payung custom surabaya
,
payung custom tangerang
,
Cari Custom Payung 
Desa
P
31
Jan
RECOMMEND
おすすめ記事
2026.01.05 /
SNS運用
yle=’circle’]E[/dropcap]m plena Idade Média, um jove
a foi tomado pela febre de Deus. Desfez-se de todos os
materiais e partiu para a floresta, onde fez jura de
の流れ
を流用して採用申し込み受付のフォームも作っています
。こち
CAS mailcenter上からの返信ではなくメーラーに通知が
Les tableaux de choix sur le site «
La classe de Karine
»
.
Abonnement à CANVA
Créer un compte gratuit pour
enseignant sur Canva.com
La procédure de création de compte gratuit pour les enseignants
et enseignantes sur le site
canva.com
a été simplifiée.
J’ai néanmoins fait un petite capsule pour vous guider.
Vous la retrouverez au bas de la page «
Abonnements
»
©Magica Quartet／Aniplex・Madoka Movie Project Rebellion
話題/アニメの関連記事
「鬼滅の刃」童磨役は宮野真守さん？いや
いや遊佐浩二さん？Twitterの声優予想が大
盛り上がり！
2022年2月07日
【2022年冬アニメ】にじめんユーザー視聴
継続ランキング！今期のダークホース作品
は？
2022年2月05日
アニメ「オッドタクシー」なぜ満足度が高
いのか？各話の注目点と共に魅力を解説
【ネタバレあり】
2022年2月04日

────────────────────

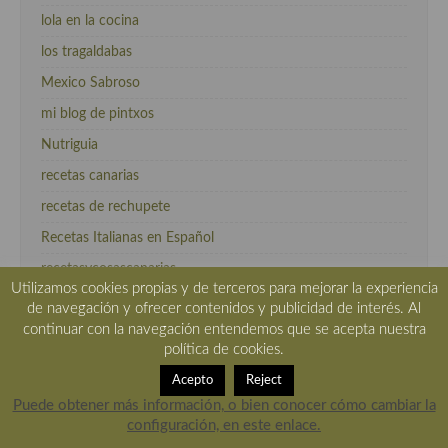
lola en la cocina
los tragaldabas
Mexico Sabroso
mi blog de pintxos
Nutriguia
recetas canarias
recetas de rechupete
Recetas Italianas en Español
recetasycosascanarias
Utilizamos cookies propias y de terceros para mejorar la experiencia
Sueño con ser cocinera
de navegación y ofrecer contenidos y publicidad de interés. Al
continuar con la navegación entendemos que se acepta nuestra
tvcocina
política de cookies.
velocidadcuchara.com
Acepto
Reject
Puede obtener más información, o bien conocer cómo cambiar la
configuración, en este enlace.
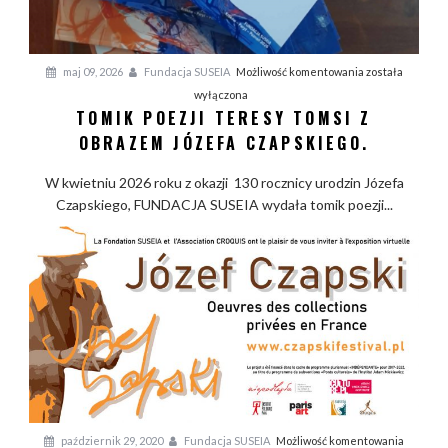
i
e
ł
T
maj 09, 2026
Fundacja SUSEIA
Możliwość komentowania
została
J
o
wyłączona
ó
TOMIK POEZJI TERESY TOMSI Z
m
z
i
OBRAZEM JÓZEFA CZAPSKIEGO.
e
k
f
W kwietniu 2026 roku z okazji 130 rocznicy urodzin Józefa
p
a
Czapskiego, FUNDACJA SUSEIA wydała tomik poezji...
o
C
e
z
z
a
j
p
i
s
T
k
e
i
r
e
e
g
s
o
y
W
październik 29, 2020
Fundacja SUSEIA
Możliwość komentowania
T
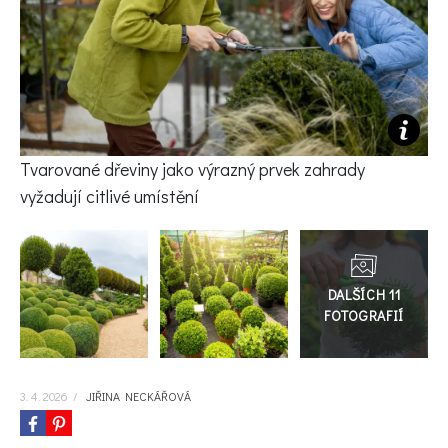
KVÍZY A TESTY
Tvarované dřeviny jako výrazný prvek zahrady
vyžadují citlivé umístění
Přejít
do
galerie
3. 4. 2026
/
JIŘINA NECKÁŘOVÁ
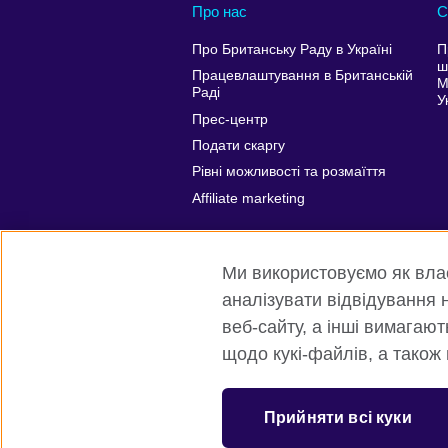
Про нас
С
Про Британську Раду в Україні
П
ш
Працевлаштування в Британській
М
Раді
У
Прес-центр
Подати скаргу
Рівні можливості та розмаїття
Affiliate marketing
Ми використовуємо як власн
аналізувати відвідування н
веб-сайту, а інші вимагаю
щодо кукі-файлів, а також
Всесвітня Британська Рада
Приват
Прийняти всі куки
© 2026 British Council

────────────────────

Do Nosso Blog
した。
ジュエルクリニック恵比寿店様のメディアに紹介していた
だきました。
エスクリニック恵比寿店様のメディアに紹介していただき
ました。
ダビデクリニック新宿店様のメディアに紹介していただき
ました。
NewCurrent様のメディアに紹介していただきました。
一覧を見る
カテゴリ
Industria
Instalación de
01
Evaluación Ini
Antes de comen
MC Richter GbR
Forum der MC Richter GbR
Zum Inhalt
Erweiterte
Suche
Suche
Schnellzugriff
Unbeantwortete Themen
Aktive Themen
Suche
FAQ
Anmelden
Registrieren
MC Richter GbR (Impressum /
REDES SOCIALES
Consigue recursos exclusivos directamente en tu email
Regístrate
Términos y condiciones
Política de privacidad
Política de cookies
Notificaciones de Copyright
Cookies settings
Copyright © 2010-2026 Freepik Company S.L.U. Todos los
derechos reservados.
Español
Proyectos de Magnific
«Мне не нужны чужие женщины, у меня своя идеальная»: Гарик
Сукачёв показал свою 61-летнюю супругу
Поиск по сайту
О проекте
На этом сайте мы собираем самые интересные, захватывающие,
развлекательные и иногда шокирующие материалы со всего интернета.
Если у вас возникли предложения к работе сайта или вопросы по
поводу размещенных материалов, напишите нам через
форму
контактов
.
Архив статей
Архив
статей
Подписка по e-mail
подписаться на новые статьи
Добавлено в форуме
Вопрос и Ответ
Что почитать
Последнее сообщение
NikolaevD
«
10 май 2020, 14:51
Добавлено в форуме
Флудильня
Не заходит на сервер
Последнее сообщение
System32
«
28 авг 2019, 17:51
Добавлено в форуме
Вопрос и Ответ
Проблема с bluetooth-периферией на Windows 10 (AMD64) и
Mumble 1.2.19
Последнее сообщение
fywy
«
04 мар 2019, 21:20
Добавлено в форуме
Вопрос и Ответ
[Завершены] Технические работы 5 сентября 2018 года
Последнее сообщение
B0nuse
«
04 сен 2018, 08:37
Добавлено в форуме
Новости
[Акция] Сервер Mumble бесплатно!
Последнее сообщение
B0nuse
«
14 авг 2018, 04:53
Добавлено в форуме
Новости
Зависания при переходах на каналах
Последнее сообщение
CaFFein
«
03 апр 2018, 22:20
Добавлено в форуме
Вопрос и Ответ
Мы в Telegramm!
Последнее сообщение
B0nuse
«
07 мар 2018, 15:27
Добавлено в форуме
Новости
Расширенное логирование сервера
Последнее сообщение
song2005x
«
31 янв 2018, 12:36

────────────────────

### EXERCISE OBJECTIVE
Find the line with "Если у вас возникли" in the material above. Reproduce it and each line after it up to and including the line with "31 янв 2018, 12:36".

### EXERCISE ANSWER
Если у вас возникли предложения к работе сайта или вопросы по
поводу размещенных материалов, напишите нам через
форму
контактов
.
Архив статей
Архив
статей
Подписка по e-mail
подписаться на новые статьи
Добавлено в форуме
Вопрос и Ответ
Что почитать
Последнее сообщение
NikolaevD
«
10 май 2020, 14:51
Добавлено в форуме
Флудильня
Не заходит на сервер
Последнее сообщение
System32
«
28 авг 2019, 17:51
Добавлено в форуме
Вопрос и Ответ
Проблема с bluetooth-периферией на Windows 10 (AMD64) и
Mumble 1.2.19
Последнее сообщение
fywy
«
04 мар 2019, 21:20
Добавлено в форуме
Вопрос и Ответ
[Завершены] Технические работы 5 сентября 2018 года
Последнее сообщение
B0nuse
«
04 сен 2018, 08:37
Добавлено в форуме
Новости
[Акция] Сервер Mumble бесплатно!
Последнее сообщение
B0nuse
«
14 авг 2018, 04:53
Добавлено в форуме
Новости
Зависания при переходах на каналах
Последнее сообщение
CaFFein
«
03 апр 2018, 22:20
Добавлено в форуме
Вопрос и Ответ
Мы в Telegramm!
Последнее сообщение
B0nuse
«
07 мар 2018, 15:27
Добавлено в форуме
Новости
Расширенное логирование сервера
Последнее сообщение
song2005x
«
31 янв 2018, 12:36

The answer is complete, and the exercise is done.